Tuesday, September 11, 2012

A BERKELEY STATE OF MIND

By Ben Mattlin

It's widely reported that a certain famous novelist has a new book out that takes place on and around Telegraph Avenue--that multicultural boulevard running through Berkeley and Oakland, California. A worthy landscape, to be sure, but I can't help wondering if his fiction will do justice to that area's seminal role in the disability-rights movement.

Granted, it may seem a small part of that vibrant cityscape's history.  Small to you, that is.  As a lifelong wheelchair-user, I can't help regarding Berkeley and environs as a kind of Holy Land.

I myself didn't understand their importance until researching my own book--a memoir about growing up during the height of disability rights.  I found myself referencing Berkeley over and over again.

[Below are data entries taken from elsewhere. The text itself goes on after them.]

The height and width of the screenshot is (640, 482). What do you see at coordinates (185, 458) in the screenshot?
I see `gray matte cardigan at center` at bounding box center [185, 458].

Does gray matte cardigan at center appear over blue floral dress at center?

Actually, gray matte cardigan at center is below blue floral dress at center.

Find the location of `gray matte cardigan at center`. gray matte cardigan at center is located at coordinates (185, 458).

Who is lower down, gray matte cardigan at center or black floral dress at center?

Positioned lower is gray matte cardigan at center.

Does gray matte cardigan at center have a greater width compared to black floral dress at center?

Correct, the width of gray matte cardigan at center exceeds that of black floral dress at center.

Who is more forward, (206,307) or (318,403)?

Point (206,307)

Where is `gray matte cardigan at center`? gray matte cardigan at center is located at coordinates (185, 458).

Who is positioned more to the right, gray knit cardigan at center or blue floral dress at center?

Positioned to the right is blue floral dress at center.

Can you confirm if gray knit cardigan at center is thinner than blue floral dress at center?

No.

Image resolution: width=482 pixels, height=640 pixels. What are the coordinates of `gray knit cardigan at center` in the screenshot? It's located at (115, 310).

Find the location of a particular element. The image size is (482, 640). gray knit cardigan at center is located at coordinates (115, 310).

In fairness, I haven't been privy to the celebrated author's new novel yet, but I'm reasonably certain there's little or no overlap in our takes on Berkeley.  Does he mention the Rolling Quads, for instance?  Doubtful.  But once you learn of them, how can you forget this Merry Prankster-ish troop of early activists who tooled around the Bay Area protesting access barriers in the late 1960s in revolutionary devices known as motorized wheelchairs?

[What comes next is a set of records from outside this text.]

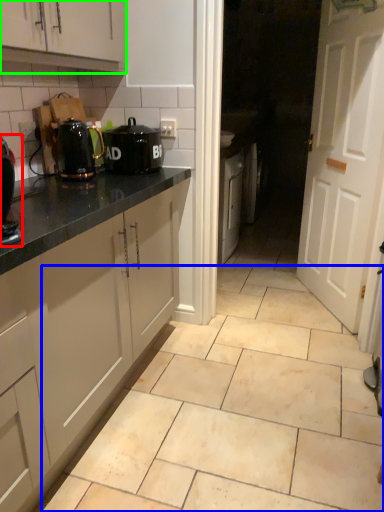 Question: Considering the real-world distances, which object is farthest from coffee machine (highlighted by a red box)? ceramic tile (highlighted by a blue box) or cabinetry (highlighted by a green box)?

Choices:
 (A) ceramic tile
 (B) cabinetry

Answer: (A) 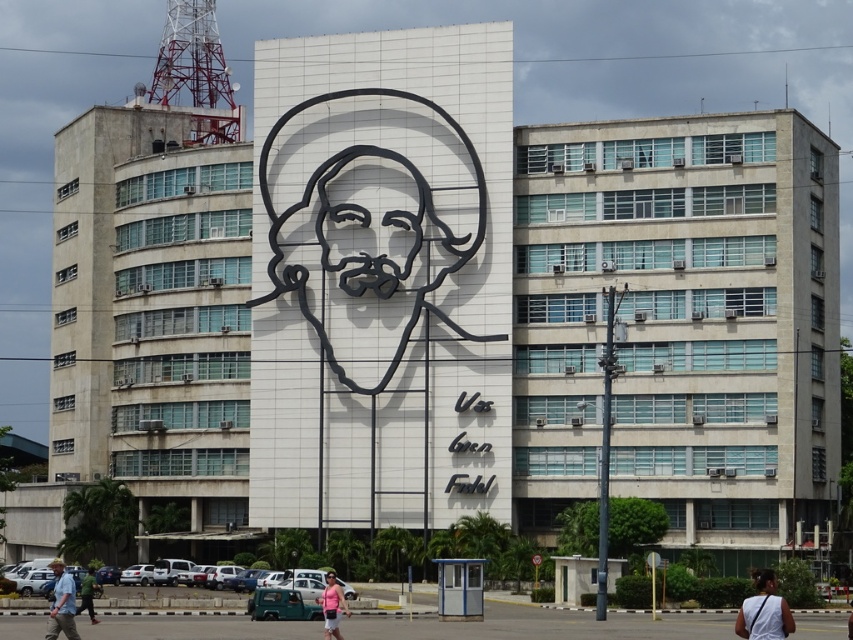 Question: Is black matte face at center behind matte black face at center?

Choices:
 (A) no
 (B) yes

Answer: (B)

Question: Which object is farther from the camera taking this photo?

Choices:
 (A) black matte face at center
 (B) black wireframe face at center
 (C) black outline portrait at center
 (D) green fabric shirt at lower left

Answer: (B)

Question: Is pink fabric at center thinner than black matte face at center?

Choices:
 (A) yes
 (B) no

Answer: (A)

Question: Does black wireframe face at center appear under matte black face at center?

Choices:
 (A) no
 (B) yes

Answer: (A)

Question: Among these objects, which one is farthest from the camera?

Choices:
 (A) black outline portrait at center
 (B) matte black face at center

Answer: (A)

Question: Estimate the real-world distances between objects in this image. Which object is farther from the white fabric bag at lower right?

Choices:
 (A) green fabric shirt at lower left
 (B) black matte face at center
 (C) black outline portrait at center

Answer: (B)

Does he reference the world's first curb ramp for wheelchair-users, cut at the corner of Telegraph Avenue and Bancroft Way?  Or that it was at the renowned University of California, Berkeley, campus that Ed Roberts, a polio survivor, fought for (and won) the right to attend regular classes in his wheelchair, decades before any disability-rights laws had even been considered?

Roberts is now known as the father of the independent-living movement, which went beyond the political idea of equal rights to actually mapping out how people who were so totally dependent on others physically could be empowered to control their own lives.  His legacy (he died in 1995) is a national network of independent-living centers designed to support people with disabilities in that quest.
 
No reason the famous novelist should listen to me.  His story and mine are completely dissimilar, I'm sure.  And I have no personal stake in Berkeley--I don't live there--other than the debt of gratitude I feel.  Yet I remember my father's taking me to the original ILC there, in 1979.  I was on the cusp of starting college on the East Coast, of living on my own (with a paid attendant) for the first time.  Dad thought the place might inspire us, teach us something.  What I recall mostly is my adolescent discomfort at all that talk about rights and empowerment--but I loved the gadgets.  The speakerphones, remote switches for lights, and souped-up, customized wheelchairs that have become emblematic of modern disability life.

I'm confident I'm not the only one who feels this visceral connection.  Many disabled people's lives have been profoundly affected by Berkeley's revolutionary zeal.  Leaving this particular material out of any yarn about Berkeley would seem a major disservice.  Even today, Berkeley is the home of the World Institute on Disability, a leading think tank on nonmedical, non-technological, disability-related issues.  Policy leaders from around the globe convene on its campus to discuss the very survival of what, in some countries, is the most marginalized population.
 
Chances are the celebrity novelist already knows some of this, though he might not feel it in his bones the way people like me do.  You can't spend time in Berkeley and not be aware of its sizable disability presence.  And in truth, the city itself takes up only a small piece of my book.  (The word "Berkeley" appears only a dozen times out of some 75,000 words.  I counted.)  But I like to think its spirit pervades my true tale of the struggle to achieve a sense of autonomy and pride in a sometimes unaccommodating, even hostile, world.  Isn't that what Berkeley-ism is all about?
 
Perhaps the eminent novelist and I could tag-team.  Not that we should literally tour together, but could we defer to each other on specific areas of expertise?  I'll take the accessibility stuff, and he can have the rest.  Yes, trying to piggyback my book promotion off of his (and vice versa) may sound crazy.  But these days, when you're not supposed to judge a book by its cover but are expected to judge it by dubiously-sourced online reviews, who knows?  Maybe I'm onto something.  Maybe this'll prove a winner after all.